Other states innovating in men’s work programs show this same combination of high-level
political attention and bureaucratic willingness to change. Conversely, in states with little
innovation, elected leaders have not focused on the men’s work problem, and agencies are
content with established routines. Child support continues to emphasize payment by fathers who
are already working, while criminal justice enforces parole rules on ex-offenders, even though
these measures do not suffice to raise work levels. As the high and growing incidence of men’s
work programs shows, however, thinking is changing.

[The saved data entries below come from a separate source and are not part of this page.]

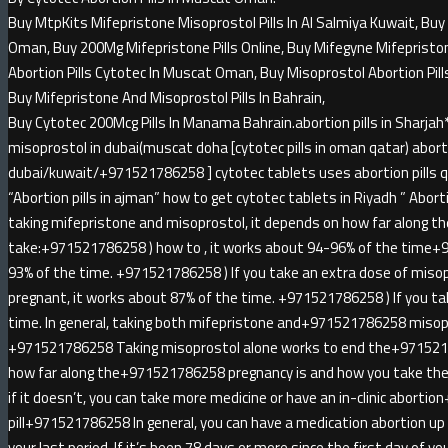
Buy MtpKits Mifepristone Misoprostol Pills In Al Salmiya Kuwait, Buy 
Oman, Buy 200Mg Mifepristone Pills Online, Buy Mifegyne Mifepristone 
Abortion Pills Cytotec In Muscat Oman, Buy Misoprostol Abortion Pill
Buy Mifepristone And Misoprostol Pills In Bahrain,
Buy Cytotec 200Mcg Pills In Manama Bahrain.abortion pills in Sha
misoprostol in dubai(muscat doha [cytotec pills in oman qatar) abortio
dubai/kuwait/+971521786258 ] cytotec tablets uses abortion pills qa
“Abortion pills in ajman” how to get cytotec tablets in Riyadh ” Abortion
taking mifepristone and misoprostol, it depends on how far along t
take:+971521786258 ) how to , it works about 94-96% of the time+
93% of the time. +971521786258 ) If you take an extra dose of miso
pregnant, it works about 87% of the time. +971521786258 ) If you ta
time. In general, taking both mifepristone and+971521786258 misopr
+971521786258 Taking misoprostol alone works to end the+971521
how far along the+971521786258 pregnancy is and how you take the 
if it doesn’t, you can take more medicine or have an in-clinic abort
pill+971521786258 In general, you can have a medication abortion u
your last period. If it’s been 78 days or more since the first day of yo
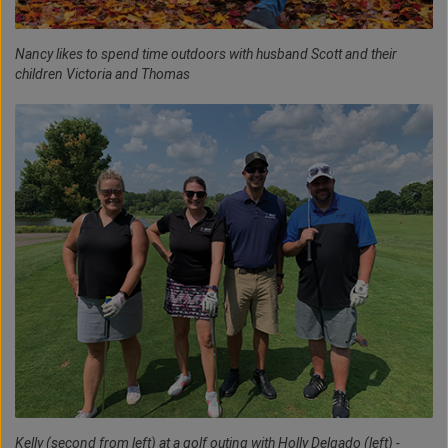
Nancy likes to spend time outdoors with husband Scott and their
children Victoria and Thomas
Kelly (second from left) at a golf outing with Holly Delgado (left) -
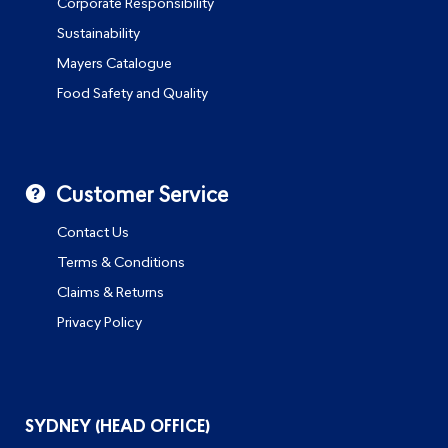
Corporate Responsibility
Sustainability
Mayers Catalogue
Food Safety and Quality
Customer Service
Contact Us
Terms & Conditions
Claims & Returns
Privacy Policy
SYDNEY (HEAD OFFICE)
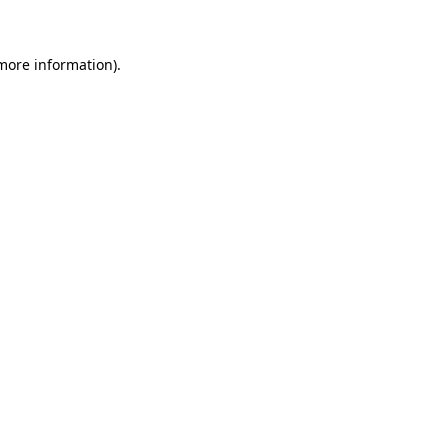
more information)
.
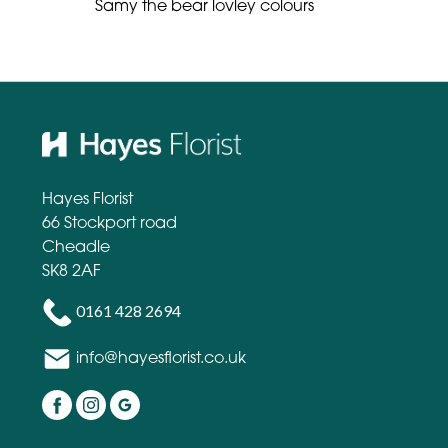
Samy the bear lovley colours
Hayes Florist
66 Stockport road
Cheadle
SK8 2AF
0161 428 2694
info@hayesflorist.co.uk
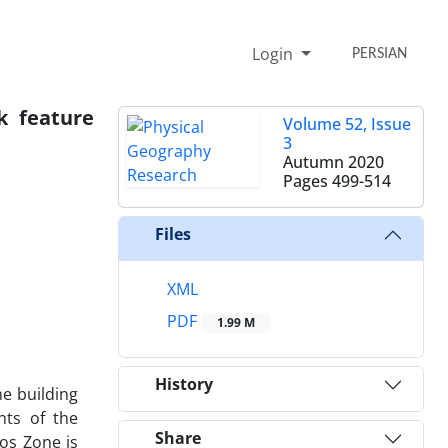
Login
PERSIAN
k feature
Volume 52, Issue
3
Autumn 2020
Pages
499-514
Files
XML
PDF
1.99 M
History
he building
nts of the
Share
os Zone is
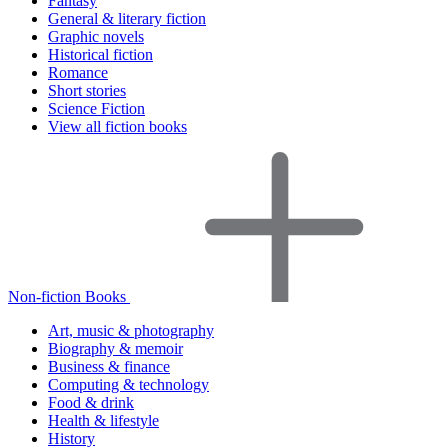
Fantasy
General & literary fiction
Graphic novels
Historical fiction
Romance
Short stories
Science Fiction
View all fiction books
Non-fiction Books
Art, music & photography
Biography & memoir
Business & finance
Computing & technology
Food & drink
Health & lifestyle
History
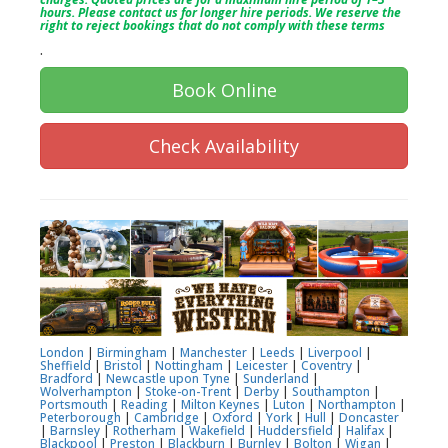
hours. Please contact us for longer hire periods. We reserve the
right to reject bookings that do not comply with these terms
.
Book Online
Check Availability
London
|
Birmingham
|
Manchester
|
Leeds
|
Liverpool
|
Sheffield
|
Bristol
|
Nottingham
|
Leicester
|
Coventry
|
Bradford
|
Newcastle upon Tyne
|
Sunderland
|
Wolverhampton
|
Stoke-on-Trent
|
Derby
|
Southampton
|
Portsmouth
|
Reading
|
Milton Keynes
|
Luton
|
Northampton
|
Peterborough
|
Cambridge
|
Oxford
|
York
|
Hull
|
Doncaster
|
Barnsley
|
Rotherham
|
Wakefield
|
Huddersfield
|
Halifax
|
Blackpool
|
Preston
|
Blackburn
|
Burnley
|
Bolton
|
Wigan
|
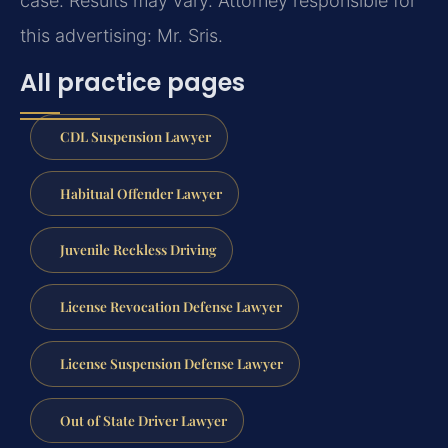
case. Results may vary. Attorney responsible for
this advertising: Mr. Sris.
All practice pages
CDL Suspension Lawyer
Habitual Offender Lawyer
Juvenile Reckless Driving
License Revocation Defense Lawyer
License Suspension Defense Lawyer
Out of State Driver Lawyer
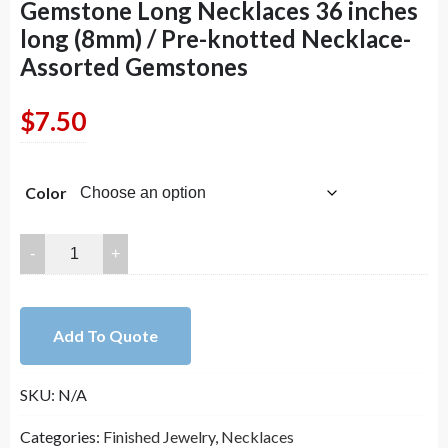
Gemstone Long Necklaces 36 inches
long (8mm) / Pre-knotted Necklace-
Assorted Gemstones
$
7.50
Color
Handmade
Double
Knotted
Gemstone
Add To Quote
Long
Necklaces
SKU:
N/A
36
inches
Categories:
Finished Jewelry
,
Necklaces
long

The best hope to solve the male employment problem is to accelerate the movement toward
expanded work programs. Probably 1.2 million low-skilled men are already obligated to work yet
are not doing so—men who owe child support without paying and ex-offenders on parole without
working. To create work programs for these groups would cost from $1 to $5 billion a year,
depending on program details. It is hard to justify any new spending in today’s harsh budget
climate, yet the cost would be largely recouped in higher child support collections, reduced
incarceration, and other offsets.
Currently, federal funding for male work programs falls well short of these sums, and most of the
funding consists of transient project grants. The best regular funding would be to qualify child
support work programs for matching funds under Title IV-D of the Social Security Act, the source
of other federal child support funding.
The other need is more and better evaluations to learn more about how to optimize work
programs for men. Of pilot programs to date, only two have received experimental evaluations,
and many have not been evaluated at all. If government is to invest more in these programs,
policymakers need more evidence that doing so is cost-effective and will visibly impact the
problem. There are also several unresolved issues in program design. One of these is what share
of nonworking men should be subject to enforcement. Another is whether programs should
attempt to create jobs for men who are difficult to employ, versus seeking to place them in the
private sector. Comparative assessments of different strategies could help here, just as they did
in optimizing welfare work programs in the 1990s.
For nonworking men, like welfare mothers, the way forward toward steadier employment is
programs that can both promote work and enforce it.